Tony del Genio z przynależącego do NASA Goddard Institute for Space Studies stwierdził, że życie na planetach znajdujących się poza Układem Słonecznym, odkryjemy już w ciągu dwóch najbliższych dekad. Swoje optymistyczne szacunki opiera na obserwowanym lawinowym postępie w nauce. Odkrycie Plutona w 1930 roku było uważane przez większość ówczesnych za jedyne na całe życie. Niecałe sto lat później ludzkość zlokalizowała już ponad 3,5 tys. planet leżących poza Układem Słonecznym.

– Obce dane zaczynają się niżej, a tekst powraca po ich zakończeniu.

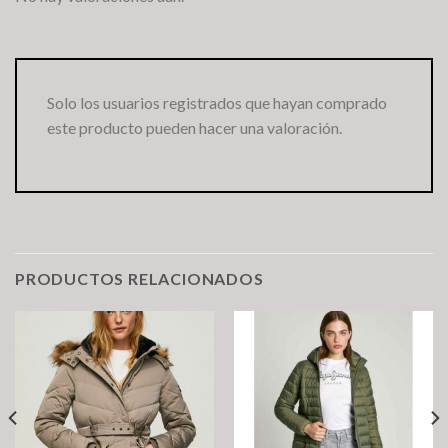
Solo los usuarios registrados que hayan comprado
este producto pueden hacer una valoración.
PRODUCTOS RELACIONADOS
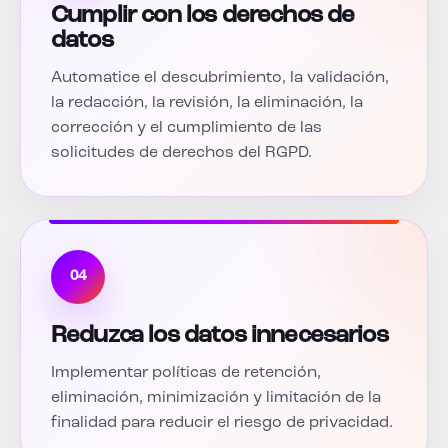
Cumplir con los derechos de
datos
Automatice el descubrimiento, la validación,
la redacción, la revisión, la eliminación, la
corrección y el cumplimiento de las
solicitudes de derechos del RGPD.
04
Reduzca los datos innecesarios
Implementar políticas de retención,
eliminación, minimización y limitación de la
finalidad para reducir el riesgo de privacidad.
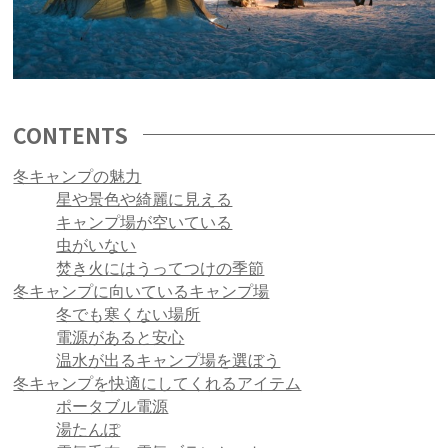
CONTENTS
冬キャンプの魅力
星や景色や綺麗に見える
キャンプ場が空いている
虫がいない
焚き火にはうってつけの季節
冬キャンプに向いているキャンプ場
冬でも寒くない場所
電源があると安心
温水が出るキャンプ場を選ぼう
冬キャンプを快適にしてくれるアイテム
ポータブル電源
湯たんぽ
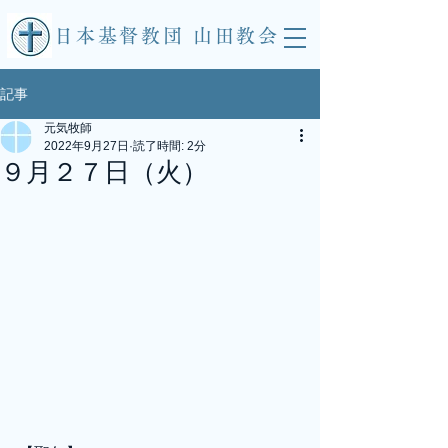
​日本基督教団 山田教会
記事
元気牧師
2022年9月27日
読了時間: 2分
９月２７日（火）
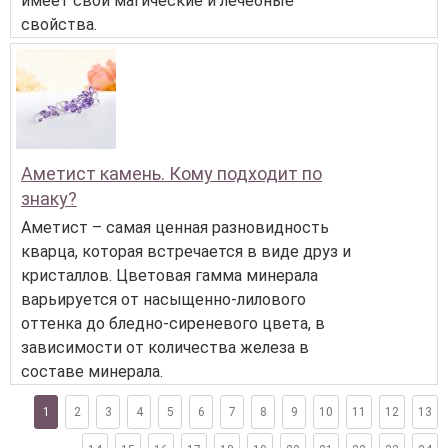
имеет свои магические и лечебные
свойства.
Аметист камень. Кому подходит по
знаку?
Аметист – самая ценная разновидность
кварца, которая встречается в виде друз и
кристаллов. Цветовая гамма минерала
варьируется от насыщенно-лилового
оттенка до бледно-сиреневого цвета, в
зависимости от количества железа в
составе минерала.
1
2
3
4
5
6
7
8
9
10
11
12
13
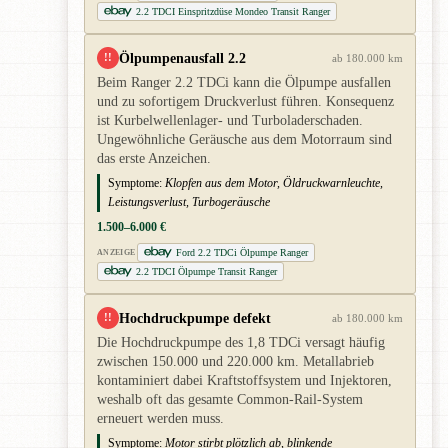
2.2 TDCI Einspritzdüse Mondeo Transit Ranger
Ölpumpenausfall 2.2
!!
ab 180.000 km
Beim Ranger 2.2 TDCi kann die Ölpumpe ausfallen
und zu sofortigem Druckverlust führen. Konsequenz
ist Kurbelwellenlager- und Turboladerschaden.
Ungewöhnliche Geräusche aus dem Motorraum sind
das erste Anzeichen.
Symptome:
Klopfen aus dem Motor, Öldruckwarnleuchte,
Leistungsverlust, Turbogeräusche
1.500–6.000 €
Ford 2.2 TDCi Ölpumpe Ranger
ANZEIGE
2.2 TDCI Ölpumpe Transit Ranger
Hochdruckpumpe defekt
!!
ab 180.000 km
Die Hochdruckpumpe des 1,8 TDCi versagt häufig
zwischen 150.000 und 220.000 km. Metallabrieb
kontaminiert dabei Kraftstoffsystem und Injektoren,
weshalb oft das gesamte Common-Rail-System
erneuert werden muss.
Symptome:
Motor stirbt plötzlich ab, blinkende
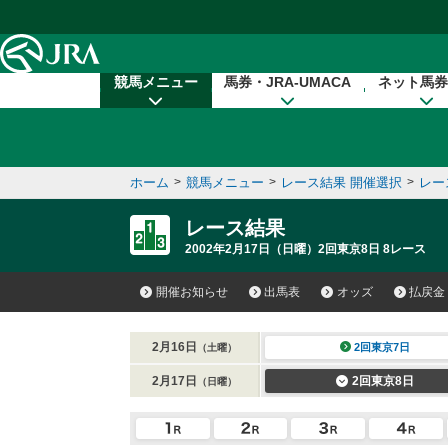
本文へ移動する
競馬メニュー
馬券・JRA-UMACA
ネット馬券
ホーム
>
競馬メニュー
>
レース結果 開催選択
>
レー
レース結果
2002年2月17日（日曜）2回東京8日 8レース
開催お知らせ
出馬表
オッズ
払戻金
2月16日
2回東京7日
（土曜）
2月17日
2回東京8日
（日曜）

Naukowcy z Amerykańskiej Agencji Kosmiczne podkreślają, że wiedzą już czego szukać. Kluczem do znalezienia życia w kosmosie jest woda. – Gdziekolwiek nie spojrzymy – czy to na pustyni, czy Antarktyce, w najgłębszych partiach oceanu czy podziemnych jaskiniach do których dotarł człowiek – tak długo jak długo jest tam choć kropla wody, jest też życie – tłumaczy del Genio. – Z tego też powodu jest to centralny punkt poszukiwań NASA. Pracownik NASA przewiduje, że już za około 20 lat możemy odkryć życie na obcych planetach.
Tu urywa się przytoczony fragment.